K’s eyes opened wide. “Why, I was the charge nurse this morning! This is what I told HSW…” (oh, what luck!!!) She proceeded to explain exactly what had happened overnight and then exactly what she had said to HSW. I knew that K could see our agitation; I was physically trembling and DH’s eyes were snapping. “Keep in mind that the meconium test isn't back yet... so we don't know anything yet.... I’ll tell you what, as soon as we’re done here, I’ll put in a message with HSW so you can speak with her tomorrow.”
Edited to Add: So now I was like, why didn't Facilitator just say she didn't know? She had refused to say "I don't know, I don't have that information. I can only tell you what HSW told me." What's so hard about that? Why did she have to be evasive and turn things around on us? I just don't understand.

We continued to speak for about another ten minutes, and K did her best to put us at ease… when you consider she has no say in what happens. We did feel better. By the time I returned The Boy to the nursery, I felt the best I'd felt since eight thirty that morning.


Edited to Add: DH left before I did. When I got home, he told he that he called Facilitator back and had a wee chat with her, and said to not ever question his, my, our commitment again - it is not at issue. So tired, frustrated, strung out, we went to bed, hoping that things would go smoother from here on out, still on track for The Boy to be brought home Tuesday.
Next Up: Part Four: The Week From Hell - Tuesday.

6 comments:

E said...

Oh wow...I can't stop reading your story. And I'm supposed to be giving out Halloween candy. I obviously have a lot more to read, but wanted to offer my congrats!! Back to reading....oh, thanks for your comment on my blog. We plan on doing the organic formula.

Sissy said...

Whoa. I mean, whoa. Seriously? What kind of facilitator is that? Can't wait to hear more.

Kelly said...

WTF indeed. This sounds like a terrible ordeal - both in the uncertainty of what is going on with your son and in dealing with that crazy facilitator.
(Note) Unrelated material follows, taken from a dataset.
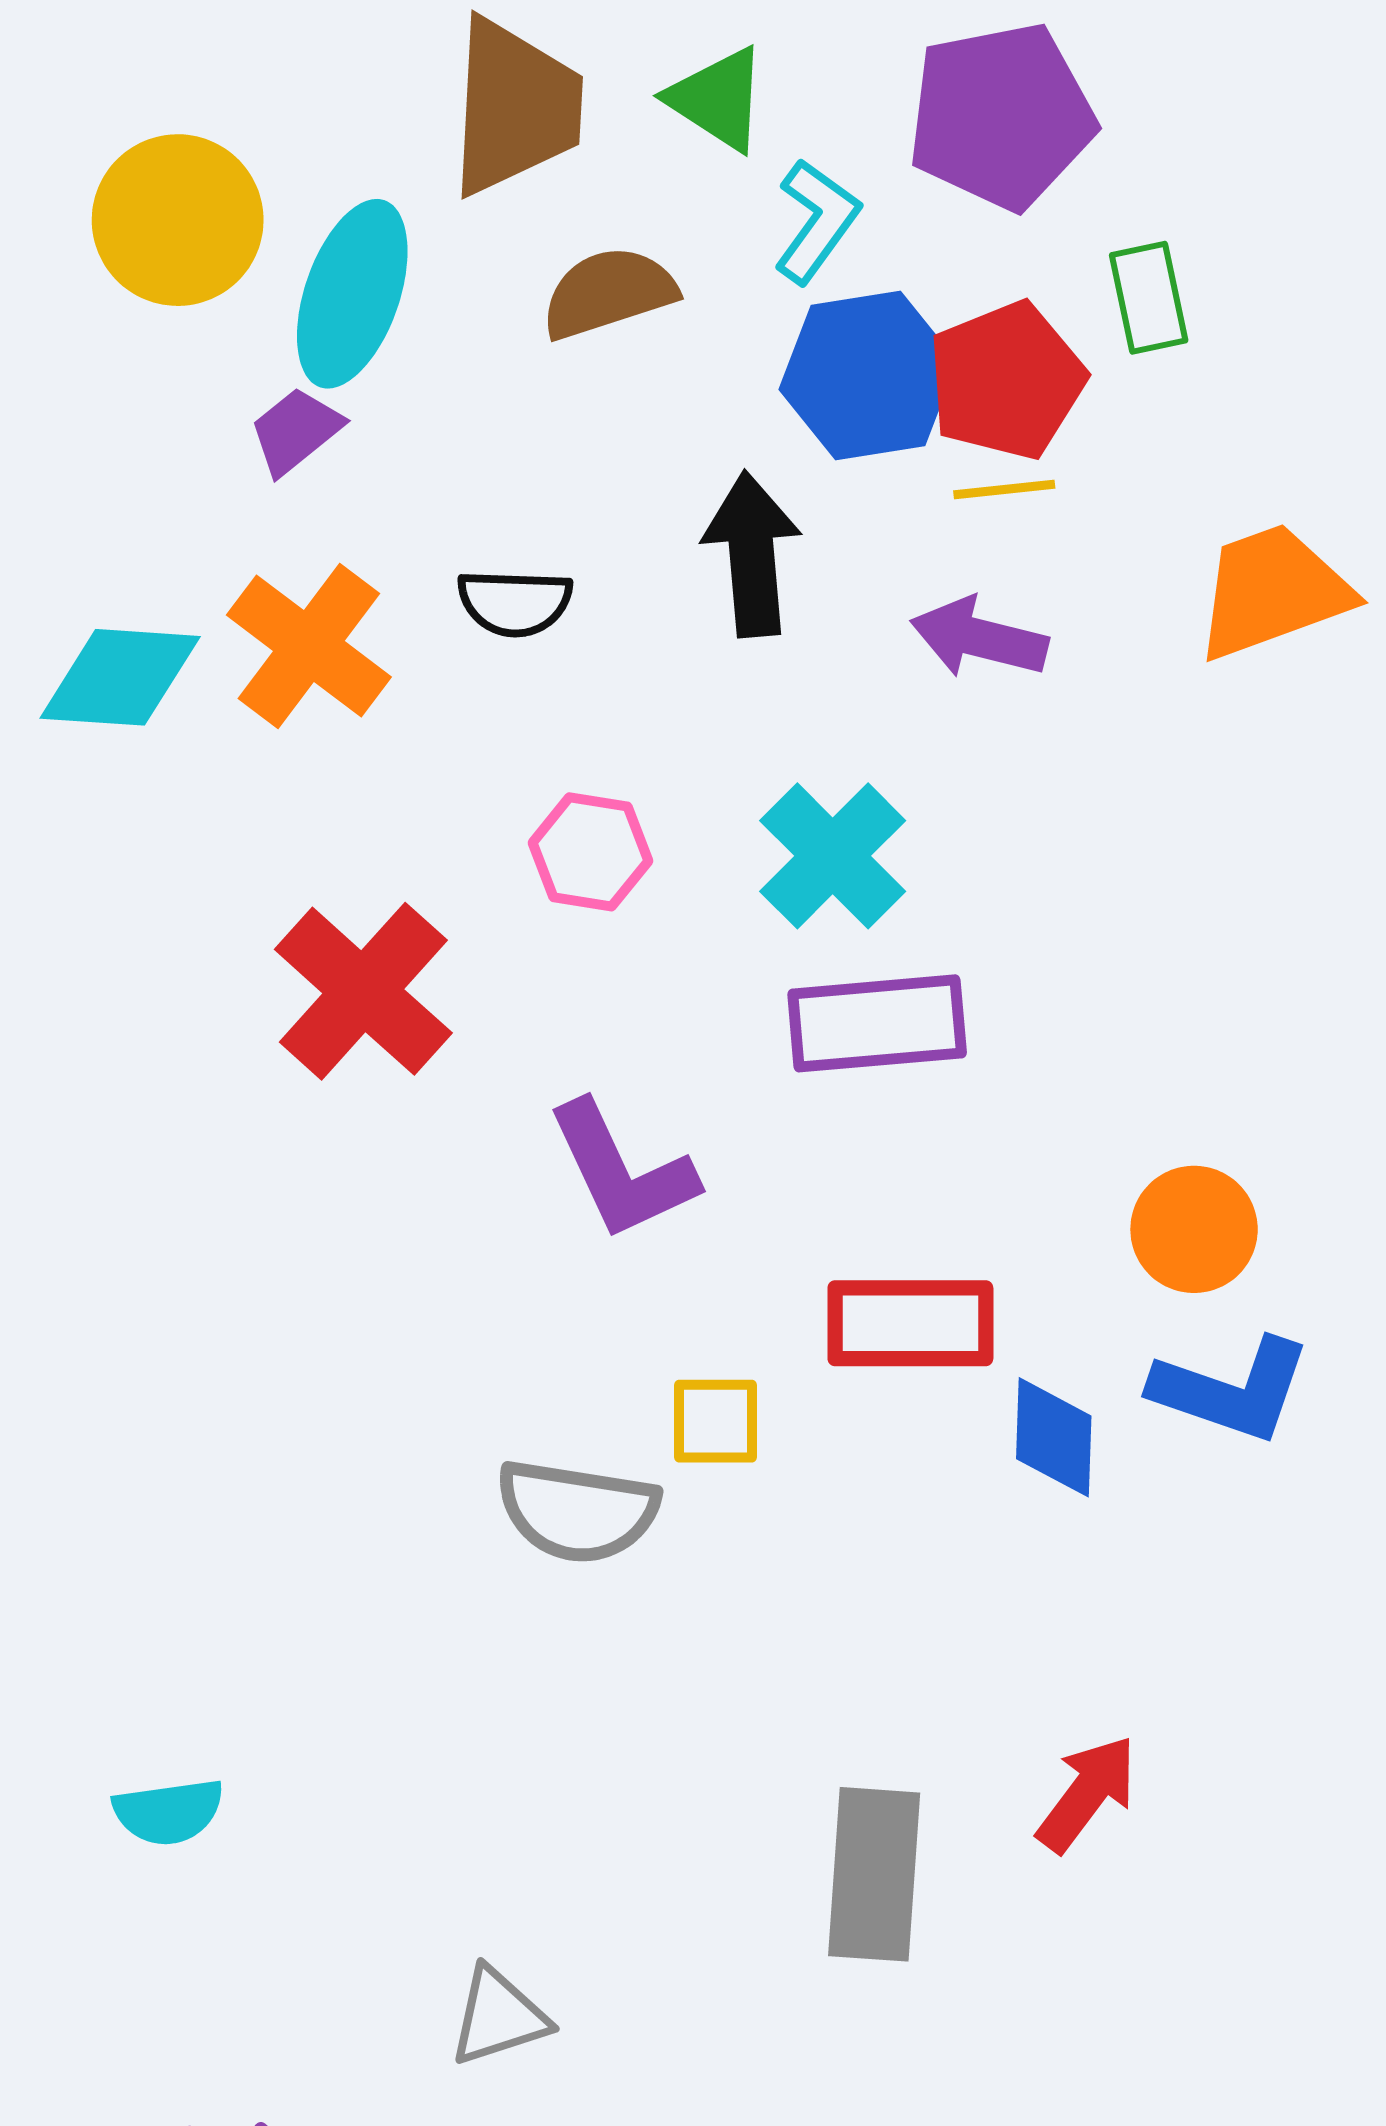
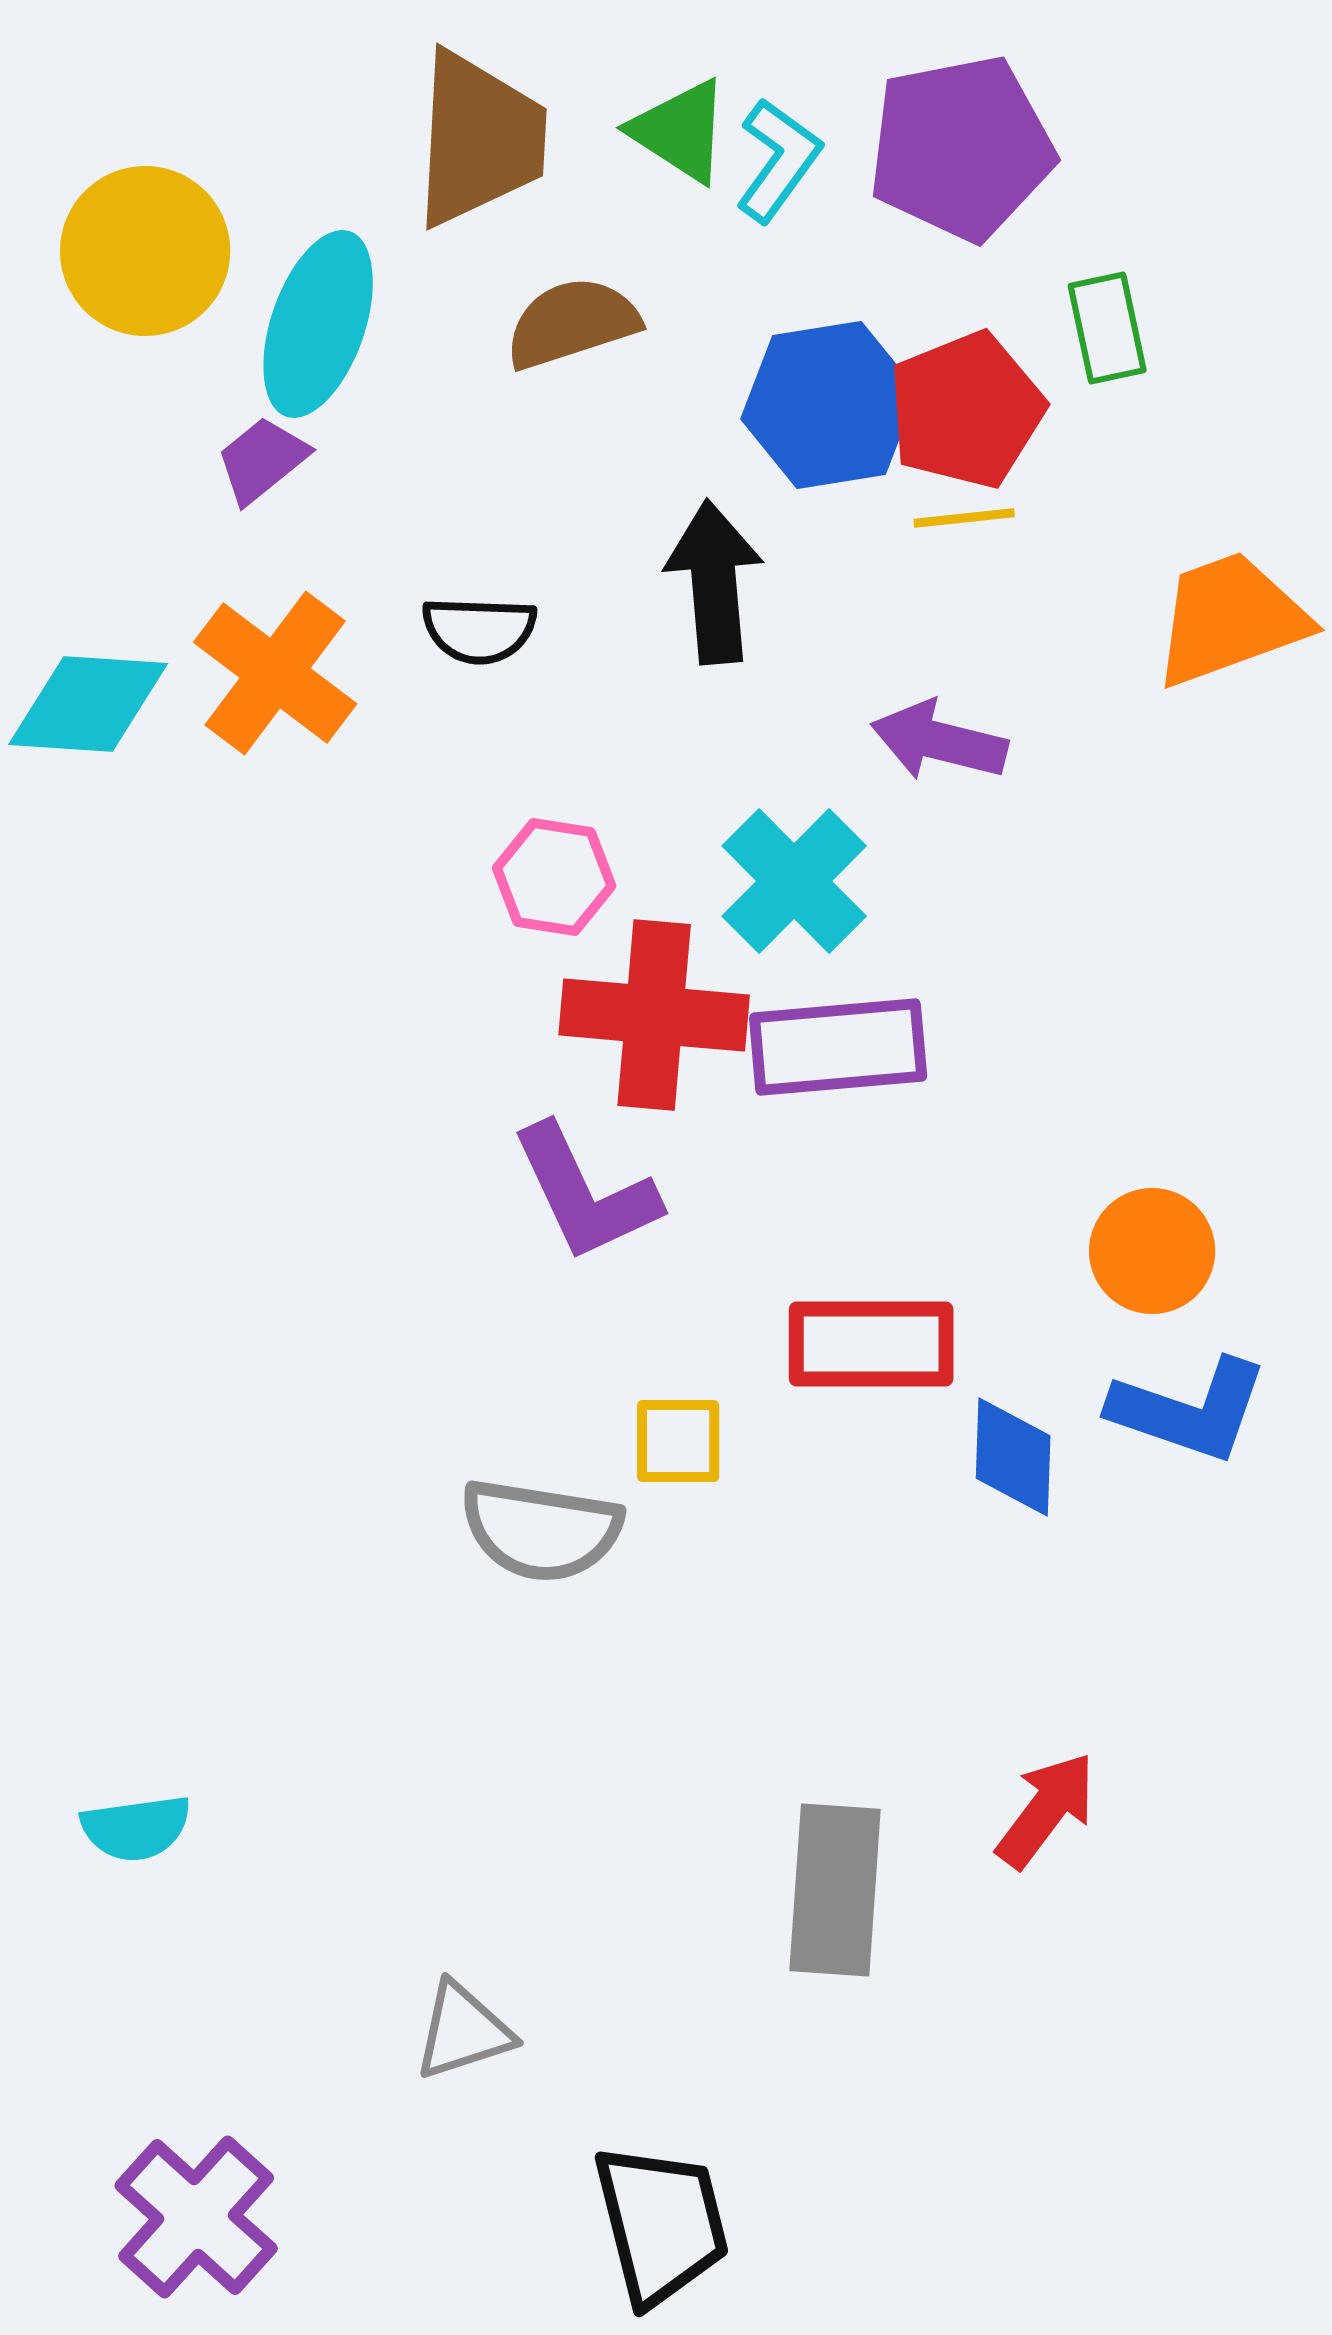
cyan L-shape: (817, 221) -> (778, 160), moved
purple arrow: (979, 638) -> (939, 741), moved
red cross: (363, 991) -> (654, 1015), moved, turned -37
I'm so sorry you had to deal with that. Crazy.

Mrs H said...

Good grief! She sounds like my SW ding bat. How many parts are there to this story?? As if adopting isn't enough stress.

Plus you're totally right about the work birth vs adopting scenario. idiots.

Allie said...

Mrs H, I don't know how many parts there will be. All I knew is when I sat down to write this that I couldn't put it in one post. We're on the Monday after he was born, and we didn't get him home until Friday afternoon. And there wasn't a day where there wasn't some drama. :(

hope548 said...

You know, placement is a stressful enough time without your facilitator being an idiot. I was frustrated just reading that.